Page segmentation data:
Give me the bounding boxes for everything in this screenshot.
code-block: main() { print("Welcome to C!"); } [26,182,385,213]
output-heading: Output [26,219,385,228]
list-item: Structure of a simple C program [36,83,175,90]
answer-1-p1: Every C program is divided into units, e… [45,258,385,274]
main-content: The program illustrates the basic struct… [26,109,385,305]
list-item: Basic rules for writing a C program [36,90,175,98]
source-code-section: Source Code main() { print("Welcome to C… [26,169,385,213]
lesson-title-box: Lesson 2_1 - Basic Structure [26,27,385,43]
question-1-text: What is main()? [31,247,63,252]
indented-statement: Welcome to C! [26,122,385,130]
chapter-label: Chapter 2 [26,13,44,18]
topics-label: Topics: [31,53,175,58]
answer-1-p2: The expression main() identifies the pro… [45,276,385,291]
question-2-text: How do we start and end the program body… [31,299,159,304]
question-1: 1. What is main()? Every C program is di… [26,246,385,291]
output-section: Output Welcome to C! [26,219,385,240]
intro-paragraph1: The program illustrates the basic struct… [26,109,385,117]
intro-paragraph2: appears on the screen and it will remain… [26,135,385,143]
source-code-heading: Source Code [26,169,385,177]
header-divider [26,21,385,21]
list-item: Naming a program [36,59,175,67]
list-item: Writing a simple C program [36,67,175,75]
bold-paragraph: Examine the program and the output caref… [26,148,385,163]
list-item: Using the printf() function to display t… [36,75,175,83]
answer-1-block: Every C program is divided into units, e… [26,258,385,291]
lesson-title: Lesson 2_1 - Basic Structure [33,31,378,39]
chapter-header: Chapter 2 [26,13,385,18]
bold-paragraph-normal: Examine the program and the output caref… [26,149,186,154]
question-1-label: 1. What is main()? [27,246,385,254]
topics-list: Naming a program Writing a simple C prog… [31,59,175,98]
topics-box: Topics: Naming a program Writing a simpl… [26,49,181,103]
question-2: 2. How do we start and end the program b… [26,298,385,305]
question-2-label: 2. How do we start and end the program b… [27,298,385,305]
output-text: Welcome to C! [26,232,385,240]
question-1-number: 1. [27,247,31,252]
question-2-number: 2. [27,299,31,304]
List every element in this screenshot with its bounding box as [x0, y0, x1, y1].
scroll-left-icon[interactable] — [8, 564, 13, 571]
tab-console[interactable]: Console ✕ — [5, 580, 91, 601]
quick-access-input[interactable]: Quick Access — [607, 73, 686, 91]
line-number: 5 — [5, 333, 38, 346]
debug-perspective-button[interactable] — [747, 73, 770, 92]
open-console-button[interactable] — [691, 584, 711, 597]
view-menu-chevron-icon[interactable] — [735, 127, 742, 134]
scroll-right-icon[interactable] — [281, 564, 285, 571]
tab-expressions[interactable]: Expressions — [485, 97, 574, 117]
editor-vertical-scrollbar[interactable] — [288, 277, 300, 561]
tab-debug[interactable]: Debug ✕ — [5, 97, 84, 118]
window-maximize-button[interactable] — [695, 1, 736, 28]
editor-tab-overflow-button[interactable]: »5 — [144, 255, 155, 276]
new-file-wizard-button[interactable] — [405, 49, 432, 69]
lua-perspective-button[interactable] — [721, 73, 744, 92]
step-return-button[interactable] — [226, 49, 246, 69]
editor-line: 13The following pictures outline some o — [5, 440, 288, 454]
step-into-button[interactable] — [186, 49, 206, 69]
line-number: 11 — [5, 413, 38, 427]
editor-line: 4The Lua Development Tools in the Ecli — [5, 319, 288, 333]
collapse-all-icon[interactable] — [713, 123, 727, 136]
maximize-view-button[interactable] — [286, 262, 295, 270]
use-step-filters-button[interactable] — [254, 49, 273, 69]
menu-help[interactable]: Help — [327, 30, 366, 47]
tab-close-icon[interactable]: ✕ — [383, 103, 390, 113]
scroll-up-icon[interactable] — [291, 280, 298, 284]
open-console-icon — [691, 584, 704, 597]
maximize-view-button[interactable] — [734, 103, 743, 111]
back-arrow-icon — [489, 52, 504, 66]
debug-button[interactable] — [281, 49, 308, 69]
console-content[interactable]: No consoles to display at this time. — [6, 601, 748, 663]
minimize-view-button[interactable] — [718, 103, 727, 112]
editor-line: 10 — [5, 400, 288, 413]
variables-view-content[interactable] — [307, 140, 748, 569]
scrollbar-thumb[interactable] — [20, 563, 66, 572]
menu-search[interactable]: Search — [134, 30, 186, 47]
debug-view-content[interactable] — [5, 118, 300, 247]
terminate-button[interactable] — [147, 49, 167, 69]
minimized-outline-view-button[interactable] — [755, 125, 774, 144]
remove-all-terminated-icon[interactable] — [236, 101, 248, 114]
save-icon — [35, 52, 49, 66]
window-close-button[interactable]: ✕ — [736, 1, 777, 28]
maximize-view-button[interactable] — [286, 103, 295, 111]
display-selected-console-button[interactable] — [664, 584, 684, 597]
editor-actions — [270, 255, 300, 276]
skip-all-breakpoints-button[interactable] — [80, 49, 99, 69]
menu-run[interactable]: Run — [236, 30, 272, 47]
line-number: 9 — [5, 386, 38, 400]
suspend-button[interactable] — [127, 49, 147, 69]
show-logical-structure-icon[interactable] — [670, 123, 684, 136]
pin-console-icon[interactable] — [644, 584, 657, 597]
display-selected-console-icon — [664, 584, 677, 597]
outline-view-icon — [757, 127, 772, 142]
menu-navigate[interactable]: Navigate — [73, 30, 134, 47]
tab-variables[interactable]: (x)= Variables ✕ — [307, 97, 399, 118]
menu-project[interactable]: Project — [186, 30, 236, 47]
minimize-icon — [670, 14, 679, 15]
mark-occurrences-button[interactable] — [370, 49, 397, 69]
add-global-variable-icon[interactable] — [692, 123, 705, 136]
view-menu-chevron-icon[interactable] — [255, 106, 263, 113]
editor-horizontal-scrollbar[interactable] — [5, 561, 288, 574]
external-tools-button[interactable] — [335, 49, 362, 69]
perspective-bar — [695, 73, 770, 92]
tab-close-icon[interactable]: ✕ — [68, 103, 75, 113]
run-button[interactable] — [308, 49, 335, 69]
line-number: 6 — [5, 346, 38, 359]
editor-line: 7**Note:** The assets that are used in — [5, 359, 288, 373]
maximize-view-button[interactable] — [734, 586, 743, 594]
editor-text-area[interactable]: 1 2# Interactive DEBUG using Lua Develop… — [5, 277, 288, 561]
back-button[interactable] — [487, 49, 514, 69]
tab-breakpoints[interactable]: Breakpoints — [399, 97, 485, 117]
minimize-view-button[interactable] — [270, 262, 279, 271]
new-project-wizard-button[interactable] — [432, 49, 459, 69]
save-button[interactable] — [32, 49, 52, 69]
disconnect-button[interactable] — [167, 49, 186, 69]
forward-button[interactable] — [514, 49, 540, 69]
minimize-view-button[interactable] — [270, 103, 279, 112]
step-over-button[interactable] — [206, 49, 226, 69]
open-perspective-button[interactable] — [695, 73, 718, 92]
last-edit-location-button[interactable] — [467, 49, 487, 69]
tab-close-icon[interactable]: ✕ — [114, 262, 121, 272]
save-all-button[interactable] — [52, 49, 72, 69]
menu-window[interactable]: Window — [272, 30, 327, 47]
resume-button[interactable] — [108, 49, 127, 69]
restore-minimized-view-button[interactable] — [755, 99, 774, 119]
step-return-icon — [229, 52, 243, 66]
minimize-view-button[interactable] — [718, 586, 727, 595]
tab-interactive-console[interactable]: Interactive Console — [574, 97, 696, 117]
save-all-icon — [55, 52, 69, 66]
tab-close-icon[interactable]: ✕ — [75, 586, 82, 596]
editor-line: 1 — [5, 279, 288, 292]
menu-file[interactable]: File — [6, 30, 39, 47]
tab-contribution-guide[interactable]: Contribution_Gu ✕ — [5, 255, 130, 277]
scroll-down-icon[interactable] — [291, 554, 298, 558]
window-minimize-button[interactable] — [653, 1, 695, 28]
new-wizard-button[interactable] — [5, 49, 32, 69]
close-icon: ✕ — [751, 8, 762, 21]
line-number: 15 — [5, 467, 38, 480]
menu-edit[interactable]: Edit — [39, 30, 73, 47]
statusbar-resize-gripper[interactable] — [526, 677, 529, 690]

EXERCISE AIM:
State the number of lines in the records that contain the string "minimized". Nothing else is needed.

REPLY TO THE EXERCISE:
2